The fiancee of Jamal Khashoggi said today that ‘no one’ has the right to pardon his killers after the murdered journalist’s sons offered forgiveness.
Hatice Cengiz vowed to continue fighting for justice after a statement by Salah Khashoggi which opens the door for five people to avoid execution in Saudi Arabia.
‘His ambush and heinous murder does not have a statute of limitations and no one has the right to pardon his killers. I and others will not stop until we get justice for Jamal,’ she said.
Khashoggi was murdered at the Saudi consulate in Istanbul in October 2018, allegedly by a 15-man Saudi hit squad who are believed to have dismembered him.
Saudi Arabia sentenced five people to death last year, but there is widespread suspicion that the regime and its crown prince were the true culprits.

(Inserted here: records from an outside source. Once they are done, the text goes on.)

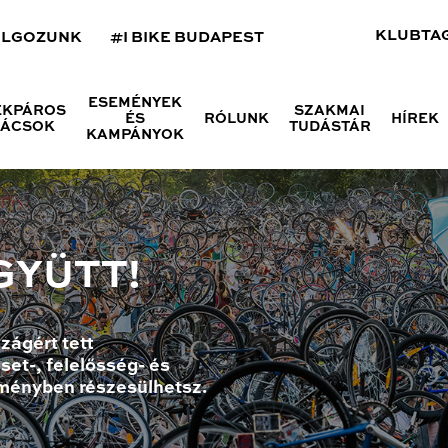
KLUBTA
OLGOZUNK
#I BIKE BUDAPEST
ESEMÉNYEK
ÉKPÁROS
SZAKMAI
ÉS
RÓLUNK
HÍREK
NÁCSOK
TUDÁSTÁR
KAMPÁNYOK
GYÜTT!
zágért tett
set-, felelősség- és
ményben részesülhetsz.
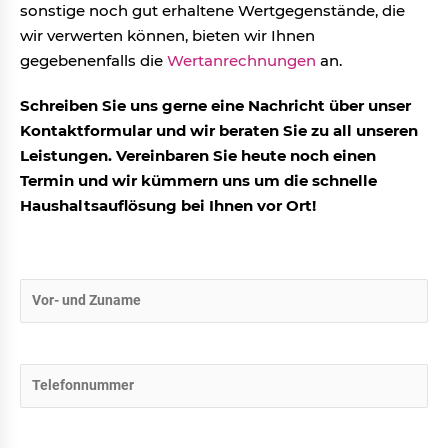
sonstige noch gut erhaltene Wertgegenstände, die
wir verwerten können, bieten wir Ihnen
gegebenenfalls die
Wertanrechnungen
an.
Schreiben Sie uns gerne eine Nachricht über unser
Kontaktformular und wir beraten Sie zu all unseren
Leistungen. Vereinbaren Sie heute noch einen
Termin und wir kümmern uns um die schnelle
Haushaltsauflösung bei Ihnen vor Ort!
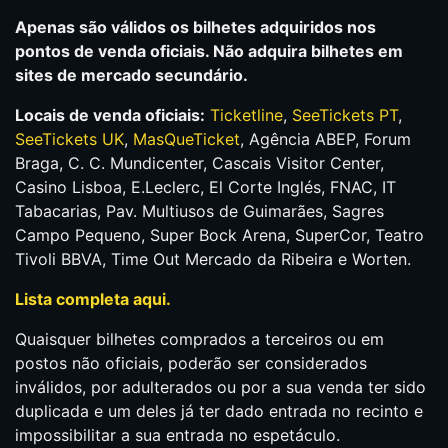
Apenas são válidos os bilhetes adquiridos nos
pontos de venda oficiais. Não adquira bilhetes em
sites de mercado secundário.
Locais de venda oficiais:
Ticketline
,
SeeTickets PT
,
SeeTickets UK
,
MasQueTicket
, Agência ABEP, Forum
Braga, C. C. Mundicenter, Cascais Visitor Center,
Casino Lisboa, E.Leclerc, El Corte Inglés, FNAC, IT
Tabacarias, Pav. Multiusos de Guimarães, Sagres
Campo Pequeno, Super Bock Arena, SuperCor, Teatro
Tivoli BBVA, Time Out Mercado da Ribeira e Worten.
Lista completa aqui.
Quaisquer bilhetes comprados a terceiros ou em
postos não oficiais, poderão ser considerados
inválidos, por adulterados ou por a sua venda ter sido
duplicada e um deles já ter dado entrada no recinto e
impossibilitar a sua entrada no espetáculo.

Hatice Cengiz (pictured), the fiancee of murdered journalist Jamal Khashoggi, said today that ‘no one’ has the right to pardon his killers
Last moments: Khashoggi was last seen on October 2, 2018, entering the consulate in Istanbul where he was accosted and killed by alleged Saudi agents
Khashoggi’s son Salah, who met crown prince Mohammed bin Salman in the wake of the killing, made the ‘pardon’ announcement on behalf of the journalist’s sons today.
‘On this holy night of this blessed month [of Ramadan]… we the sons of martyr Jamal Khashoggi announce we forgive and pardon those who killed our father, he said.
Saudi authorities did not comment on the legal ramifications of this, but analysts said it could effectively grant clemency to five people on death row.
‘What this essentially means is that the killers will avoid capital punishment since that is a right the family has to forgive,’ said Ali Shihabi, a Saudi author and analyst.
‘Other legal procedures by the state continue.’
Analyst Nabeel Nowairah also said the family’s declaration effectively means the ‘murderers will not be executed’.
Salah has previously said he had ‘full confidence’ in the judicial system, and criticised opponents he said were seeking to exploit the case.
Salah, who lives in the kingdom, has denied reports of a financial settlement with the government.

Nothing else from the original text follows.